10 bulan lagi, yah, selama apakah kiranya waktu itu jika aku terus berlapang
dada menjalaninya. Aku terus menenangkan kalbuku yang sebegitu rapuh adanya.
Entah
hari yang keberapa, aku mulai berhenti menghitungnya. Sepucuk surat datang
berserta sekotak bingkisan yang belum lagi kuketahui isinya apa. Surat? Entah
siapa yang masih memakai cara ini kiranya dalam memberi kabar. Aku tersenyum
kecil saat mengetahui siapa pengirimnya. Ardi. Yah, nama itu. Aku sedikit
tertawa melihat sampul biru muda bercorak angsa putih itu terukir “teruntuk
adinda” di depannya. Ah, Ardi. Kuno sekali caranya, namun tak kusangkal ada
binar tak biasa yang menyisip kedalam kalbuku, bahagia yah aku bahagia.
Kubuka
perlahan sampulnya, berniat tidak merobeknya, namun hatiku sedemikian tidak
sabarnya hingga sedikit rusak juga tepian bekas lemnya. Tergesa-gesa aku
membukanya dengan senyum yang tak sedikitpun lepas dari muka.

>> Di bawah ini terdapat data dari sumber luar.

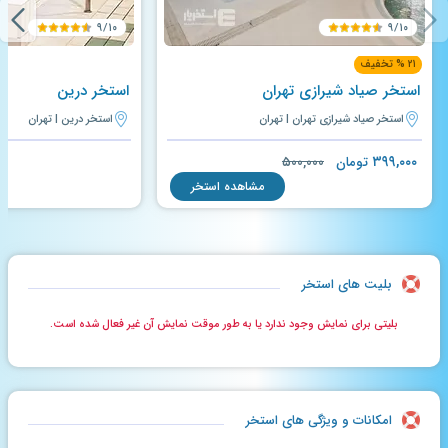
۹/۱۰
۹/۱۰
۲۱ % تخفیف
استخر صیاد شیرازی تهران
استخر درین
استخر صیاد شیرازی تهران | تهران
استخر درین | تهران
۳۹۹,۰۰۰
تومان
۵۰۰,۰۰۰
مشاهده استخر
بلیت های استخر
بلیتی برای نمایش وجود ندارد یا به طور موقت نمایش آن غیر فعال شده است.
امکانات و ویژگی های استخر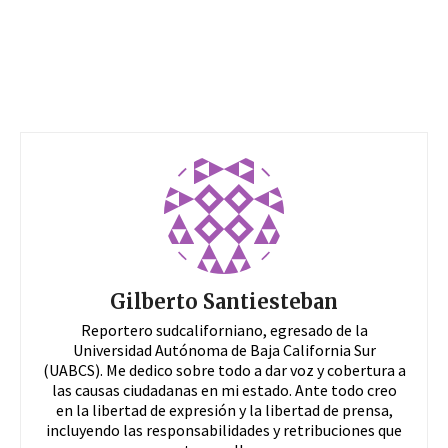
Gilberto Santiesteban
Reportero sudcaliforniano, egresado de la
Universidad Autónoma de Baja California Sur
(UABCS). Me dedico sobre todo a dar voz y cobertura a
las causas ciudadanas en mi estado. Ante todo creo
en la libertad de expresión y la libertad de prensa,
incluyendo las responsabilidades y retribuciones que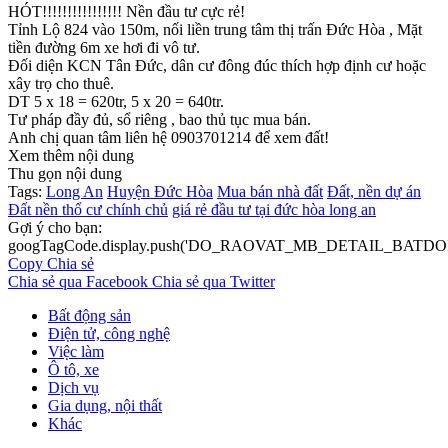
HÓT!!!!!!!!!!!!!!!! Nền đầu tư cực rẻ!
Tỉnh Lộ 824 vào 150m, nối liền trung tâm thị trấn Đức Hòa , Mặt
tiền đường 6m xe hơi đi vô tư.
Đối diện KCN Tân Đức, dân cư đông đúc thích hợp định cư hoặc
xây trọ cho thuê.
DT 5 x 18 = 620tr, 5 x 20 = 640tr.
Tư pháp đầy đủ, sổ riêng , bao thủ tục mua bán.
Anh chị quan tâm liên hệ 0903701214 để xem đất!
Xem thêm nội dung
Thu gọn nội dung
Tags:
Long An
Huyện Đức Hòa
Mua bán nhà đất
Đất, nền dự án
Đất nền thổ cư chính chủ
giá rẻ đầu tư tại đức hòa long an
Gợi ý cho bạn:
googTagCode.display.push('DO_RAOVAT_MB_DETAIL_BATDO
Copy
Chia sẻ
Chia sẻ qua Facebook
Chia sẻ qua Twitter
Bất động sản
Điện tử, công nghệ
Việc làm
Ô tô, xe
Dịch vụ
Gia dụng, nội thất
Khác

Indah…, begitu sapanya di awal kata.
Oh, tuhan aku berbunga-bunga.
Apa kabar cinta?
Apakah hatimu sudah sedemikian lelahnya? Kumohon jangan.

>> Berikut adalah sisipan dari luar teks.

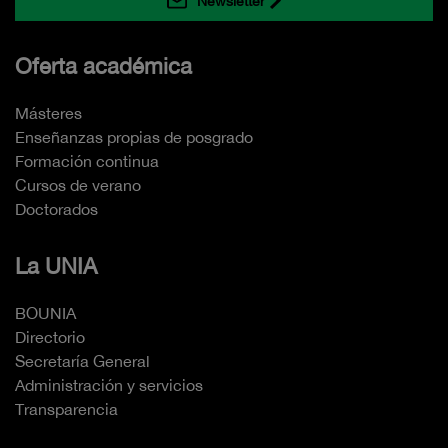
Newsletter
Oferta académica
Másteres
Enseñanzas propias de posgrado
Formación continua
Cursos de verano
Doctorados
La UNIA
BOUNIA
Directorio
Secretaría General
Administración y servicios
Transparencia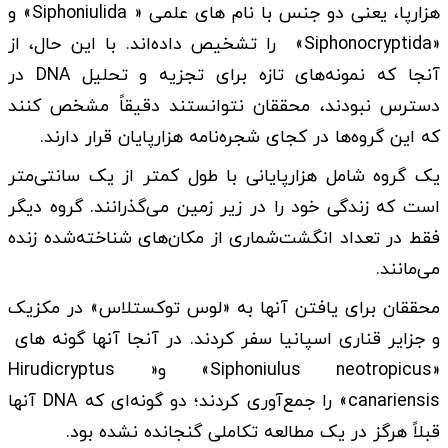
هزارپا، یعنی دو جنس با نام های علمی « Siphoniulida» و
«Siphonocryptida» را تشخیص داده‌اند. با این حال، از
آنجا که نمونه‌های تازه برای تجزیه و تحلیل DNA در
دسترس نبودند، محققان نتوانستند دقیقاً مشخص کنند
که این گروه‌ها در کجای شجره‌نامه هزارپایان قرار دارند.
یک گروه شامل هزارپایانی با طول کمتر از یک سانتی‌متر
است که زندگی خود را در زیر زمین می‌گذرانند. گروه دیگر
فقط در تعداد انگشت‌شماری از مکان‌های شناخته‌شده زنده
می‌مانند.
محققان برای یافتن آنها به «لوس توکستلاس» در مکزیک
و جزایر قناری اسپانیا سفر کردند. در آنجا آنها گونه های
«Siphoniulus neotropicus» و« Hirudicryptus
canariensis» را جمع‌آوری کردند؛ دو گونه‌ای که DNA آنها
قبلاً هرگز در یک مطالعه تکاملی گنجانده نشده بود.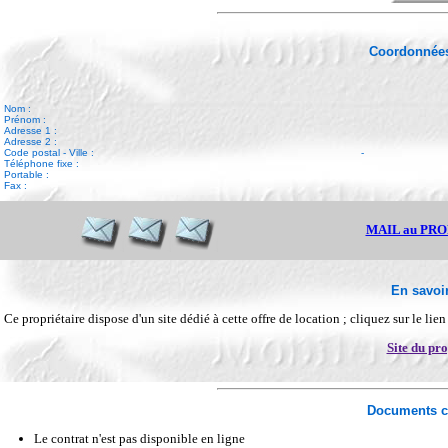
Coordonnées
Nom :
Prénom :
Adresse 1 :
Adresse 2 :
Code postal - Ville :
-
Téléphone fixe :
Portable :
Fax :
MAIL au PR
En savoir
Ce propriétaire dispose d'un site dédié à cette offre de location ; cliquez sur le lie
Site du pro
Documents c
Le contrat n'est pas disponible en ligne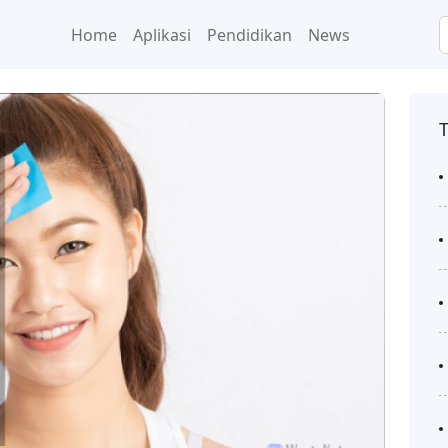
Home
Aplikasi
Pendidikan
News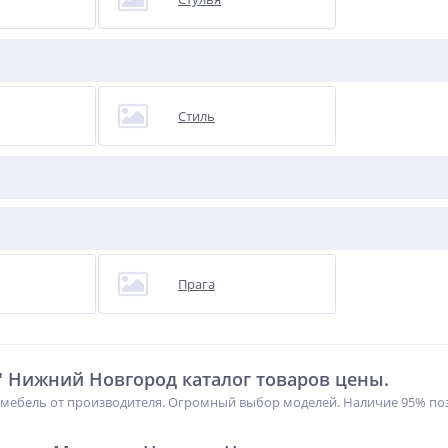
Стиль
Прага
" Нижний Новгород каталог товаров цены.
мебель от производителя. Огромный выбор моделей. Наличие 95% пози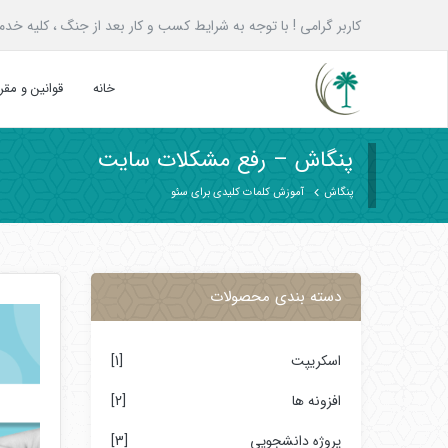
کاربر گرامی ! با توجه به شرایط کسب و کار بعد از جنگ ، کلیه خدمات پنگاش به همه ع
خانه
قوانین و مق
پنگاش – رفع مشکلات سایت
پنگاش
آموزش کلمات کلیدی برای سئو
دسته بندی محصولات
اسکریپت
[1]
افزونه ها
[2]
پروژه دانشجویی
[3]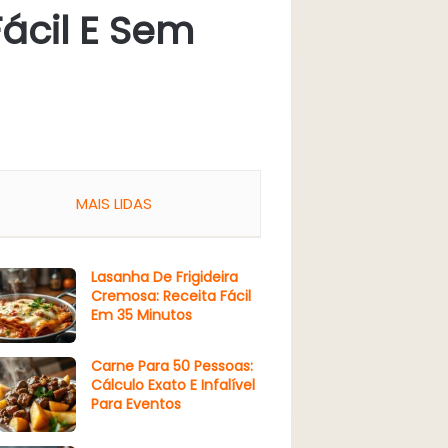
Fácil E Sem
MAIS LIDAS
Lasanha De Frigideira
Cremosa: Receita Fácil
Em 35 Minutos
Carne Para 50 Pessoas:
Cálculo Exato E Infalível
Para Eventos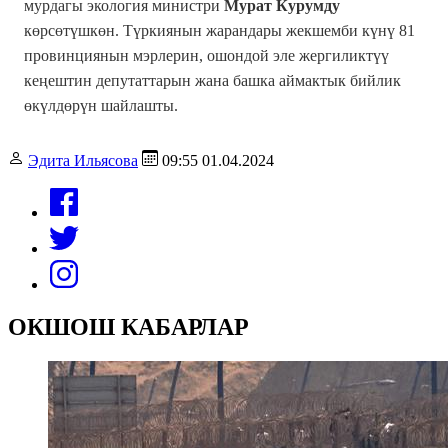
мурдагы экология министри
Мурат Курумду
көрсөтүшкөн.
Түркиянын жарандары жекшемби күнү 81
провинциянын мэрлерин, ошондой эле жергиликтүү
кеңештин депутаттарын жана башка аймактык бийлик
өкүлдөрүн шайлашты.
Эдита Ильясова
09:55 01.04.2024
ОКШОШ КАБАРЛАР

Sebagaimana rindumu menyiksa, akupun tak ada bedanya. Tak kuasa rasanya terus
membayangkan terpisah denganmu sedemikian lama. Tak ada maksud menjauh demi
meninggalkanmu, lebih-lebih aku harus mendekap perihku dalam kesendirian
tanpamu di kejauhan sana. Aku lebih merana lagi, cinta. Satu-satunya yang terus
membayang di pelupuk mata hingga datang senja hanya kau, namun kutahan jua
gelora ini hingga saatnya tiba. Aku tak hendak mengenalimu dalam masa sebelum
halal segala yang diharamkan selama ini bagi kita. Sungguh niatku hanya ingin
menghormati rasa yang ada, tak ingin meninggalkan cela padanya. Harapku jika
diperkenankan, hanya adanya kau mendampingiku dalam perjalanan kita. Hebat
rasanya jika diberi kesempatan untuk lebih mengenalimu dalam penyatuan yang
benar dalam agama kita. Sebab itu, baiknya aku berkelana dulu. Menyiapkan
hatiku seutuhnya untuk kuserahkan seutuhnya pula padamu, gadis yang terus
menemaniku dalam mimpi-mimpi tidurku.
Indah, aku kembali. Setelah mungkin kecamuk hatimu nyaris
tak mampu kau redam mencoba mengertiku. Namun terima kasih, jika detik ini
hatimu masih tertambat di tepian hatiku. Aku kembali, indah. Kembali untuk
segera bisa menggelar sajadah bersamamu.
Ardi
Air
mataku merebak, bukan haru biru dengan luka menganga, namun merebak menyambut
bahagiaku. Kubuka bingkisan putih bersih itu, selembar sajadah lembut berdiam
didalamanya. Aku berlari memeluk ibu, tak berkata apa-apa. Hanya mengiyakan
dalam hati saja, bahwa apa yang beliau prasangkakan benar adanya. Ardi, sudah
benar menapaki jalannya. Segera, aku akan halal bersamanya.